According to the expert, the rise in natural gas prices in Europe in 2021 “was not caused by any imminent physical shortage of fuel, but by an unpredictable chain of events”: a colder winter (therefore, a longer heating season), reduced wind electricity production and growing dependence on imports at a time when global demand recovered following the worst phase of economic restrictions caused by COVID.

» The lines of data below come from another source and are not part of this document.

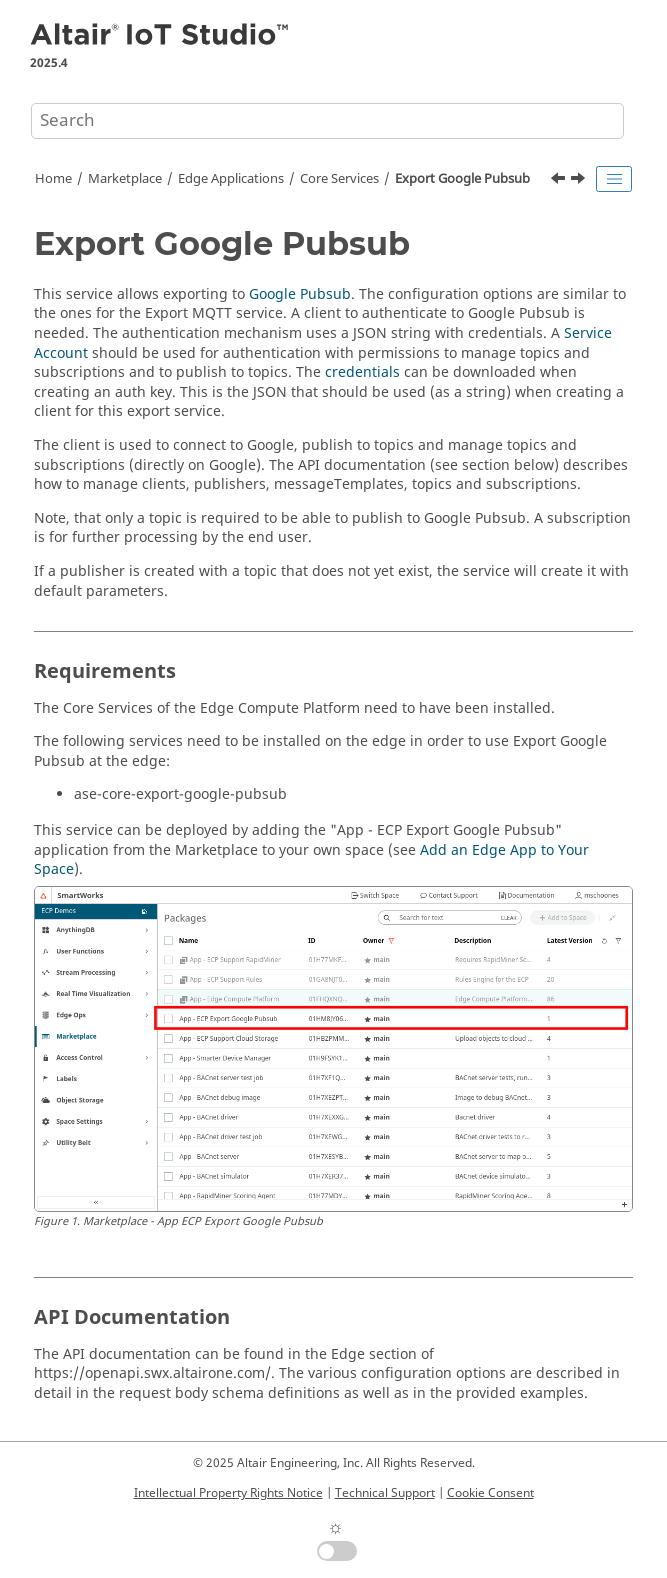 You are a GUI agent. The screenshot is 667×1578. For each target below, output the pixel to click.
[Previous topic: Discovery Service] (560, 181)
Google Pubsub (300, 294)
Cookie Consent (490, 1493)
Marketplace (125, 179)
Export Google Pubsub (462, 179)
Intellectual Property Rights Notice (228, 1493)
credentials (362, 372)
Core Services (339, 179)
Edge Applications (231, 179)
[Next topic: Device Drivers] (580, 181)
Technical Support (385, 1493)
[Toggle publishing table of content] (614, 179)
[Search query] (327, 121) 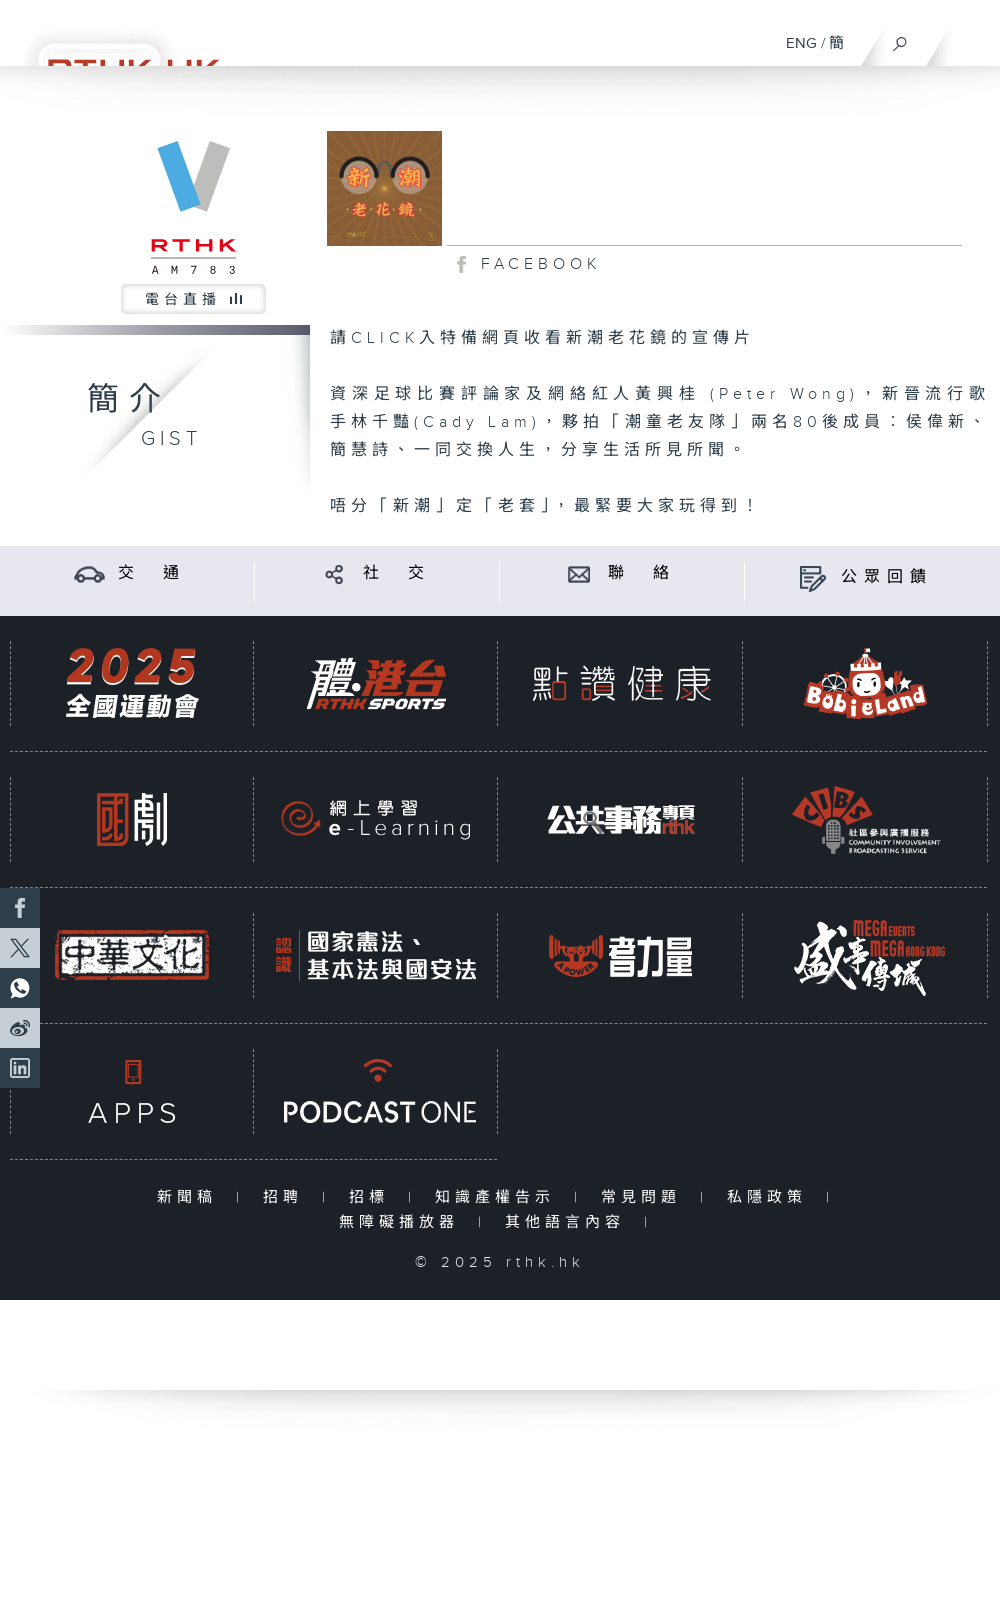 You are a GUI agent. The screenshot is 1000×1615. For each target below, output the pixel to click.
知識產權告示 (499, 1197)
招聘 (287, 1197)
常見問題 (645, 1197)
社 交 (397, 573)
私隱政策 (771, 1197)
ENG (801, 43)
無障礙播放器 (403, 1222)
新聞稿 (191, 1197)
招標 (373, 1197)
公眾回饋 (887, 577)
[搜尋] (900, 39)
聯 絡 (642, 573)
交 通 (152, 573)
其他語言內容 (569, 1222) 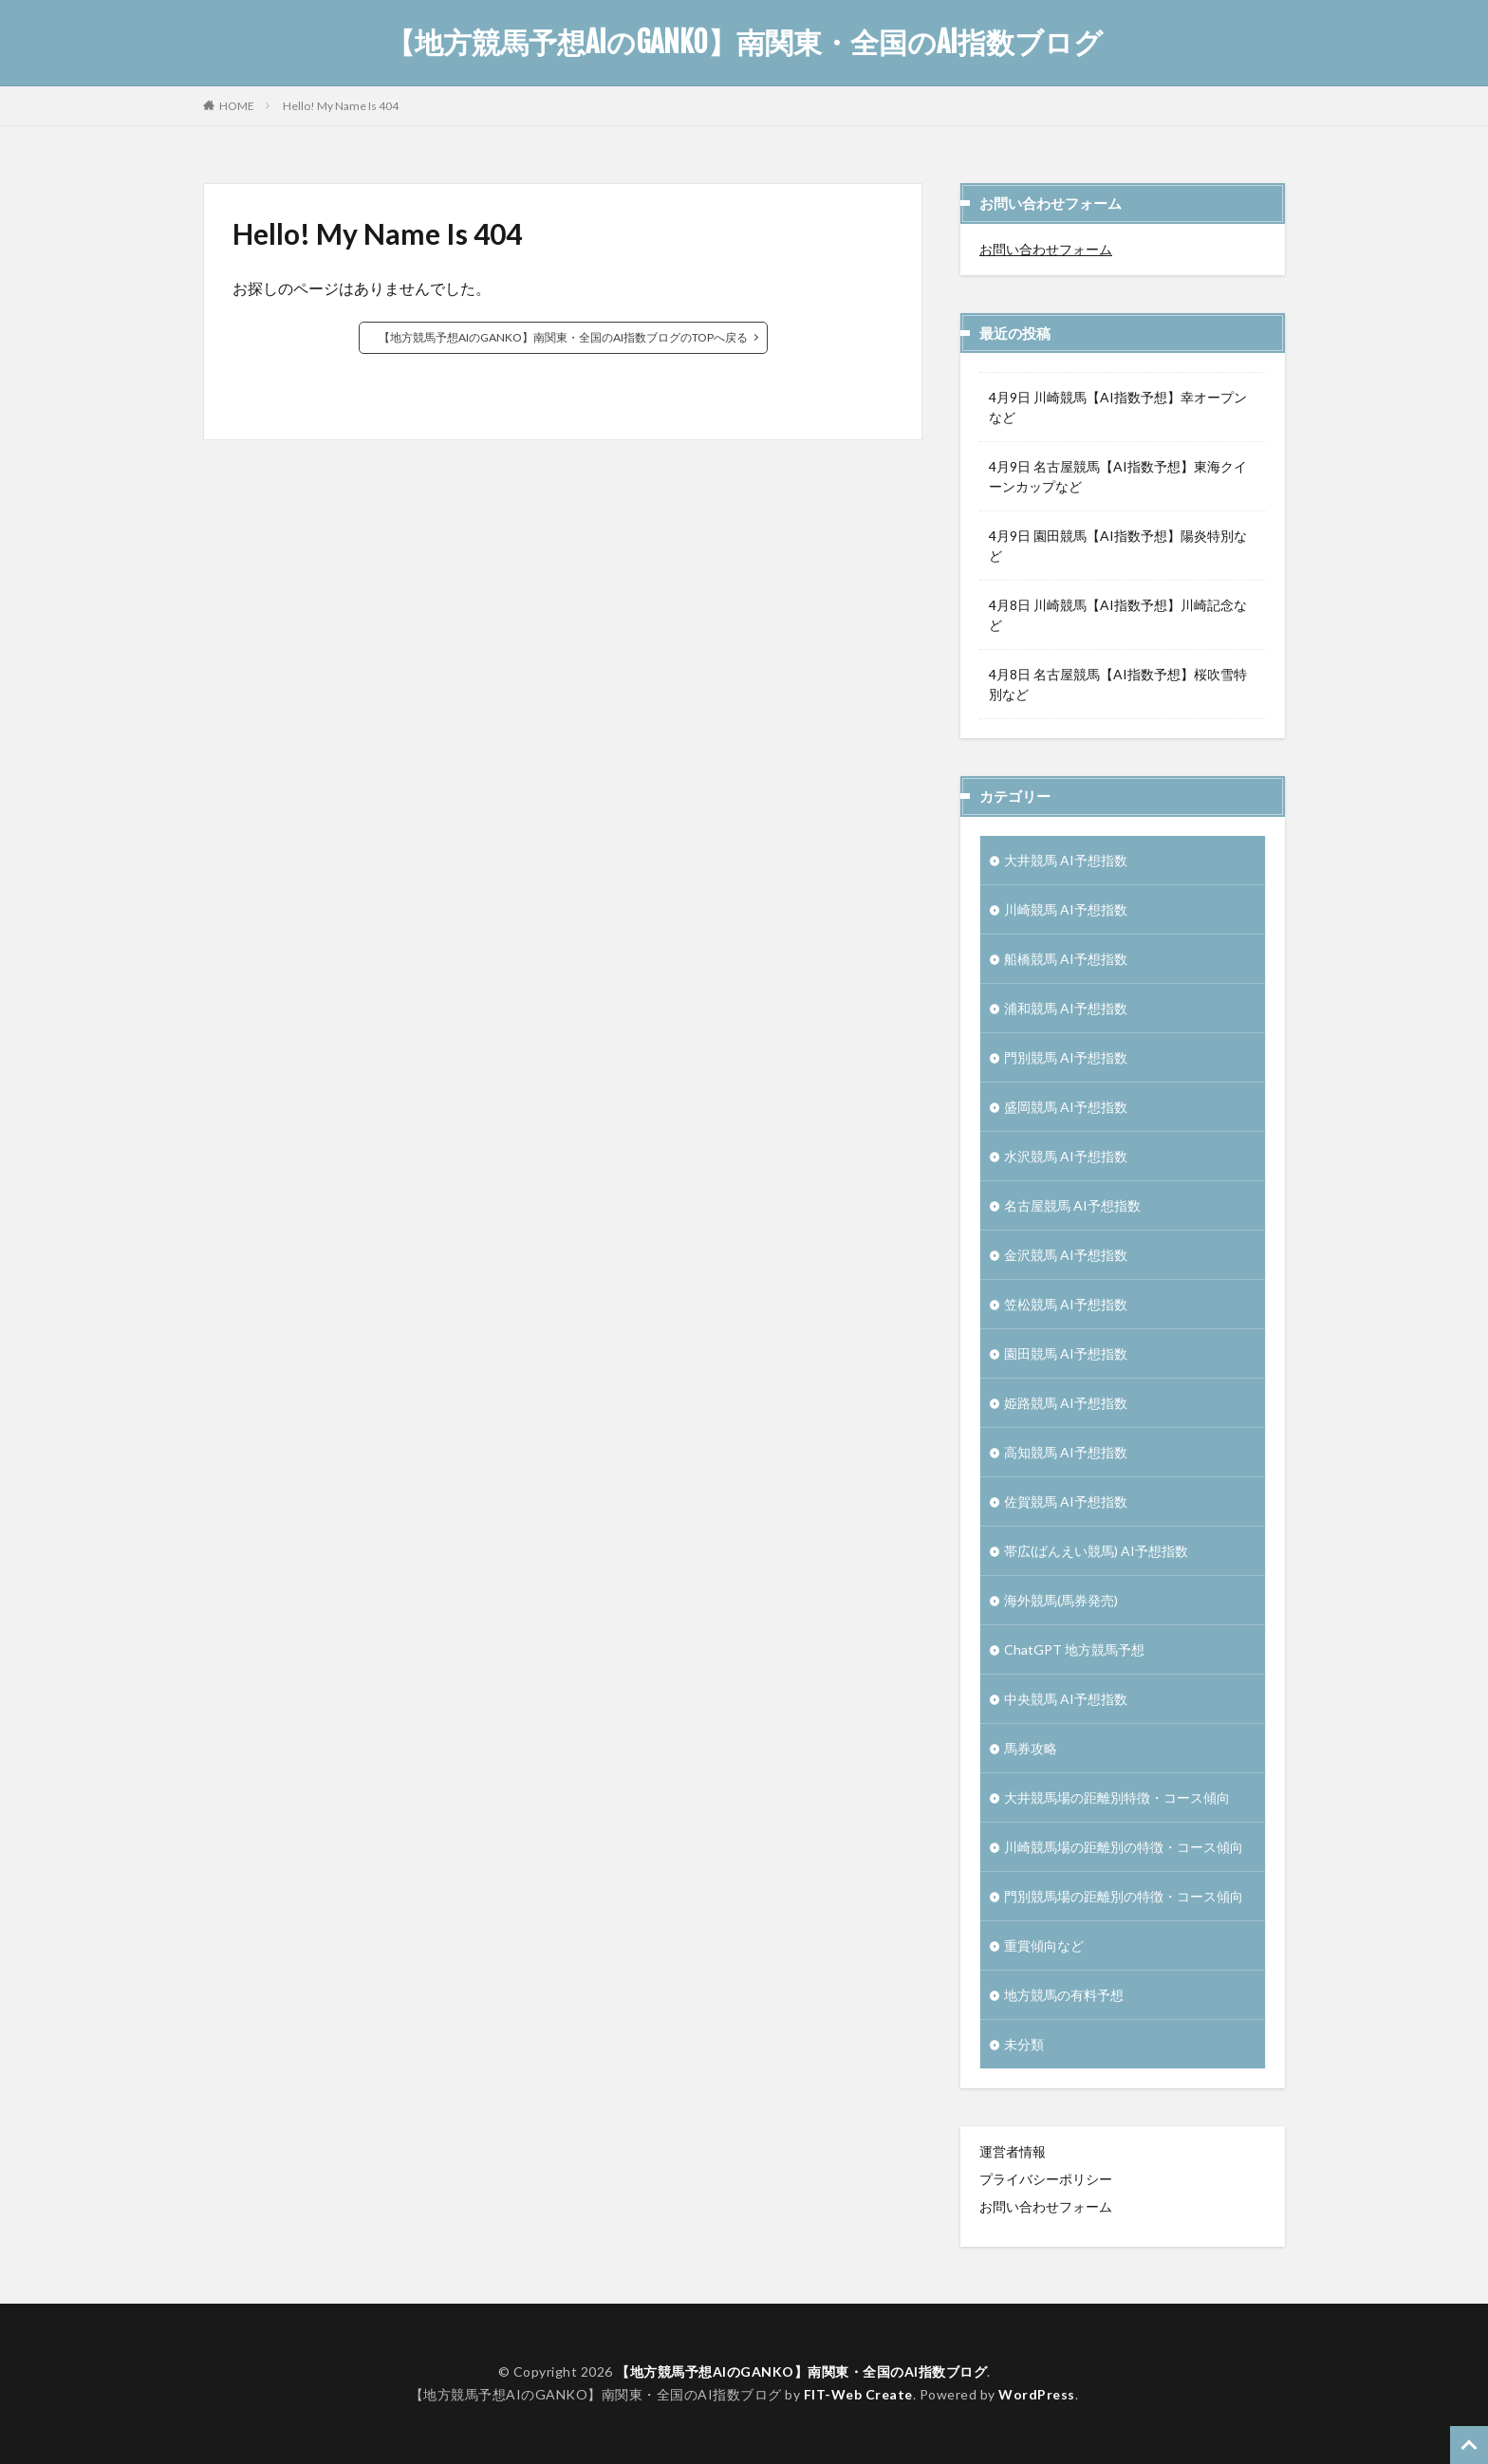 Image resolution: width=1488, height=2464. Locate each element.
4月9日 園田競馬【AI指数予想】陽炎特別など (1118, 546)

Three reasons for maintaining natural gas
The scientist considers that there are three main reasons for maintaining natural gas “as a main component in the primary energy supply or perhaps increasing its consumption, both in wealthy countries and those in the process of modernisation”: to step up replacing power generation with coal and complement renewable generation; because we have no other such affordable and reliable short-term option for producing heat; and the difficult replacement as a source of energy in many industrial processes and raw materials in the manufacture of essential materials and compounds.
“2019 set another record annual growth rate of 2.3% and also a record increase in LNG capacities”, says Smil, who states that despite the pandemic interrupting the continued expansion of the world natural gas industry, a new record in demand is likely to be set in 2022 or 2023.
He says that the LNG market will be the clearest indicator for the future. “The global LNG network has become essential for balancing markets and providing flexibility and supply security”, says Smil. “This market will see more structural changes because many of the longer-term delivery contracts will expire during the first half of the third decade of this century, and because new liquefaction capacities will continue to enter into operation”, he adds.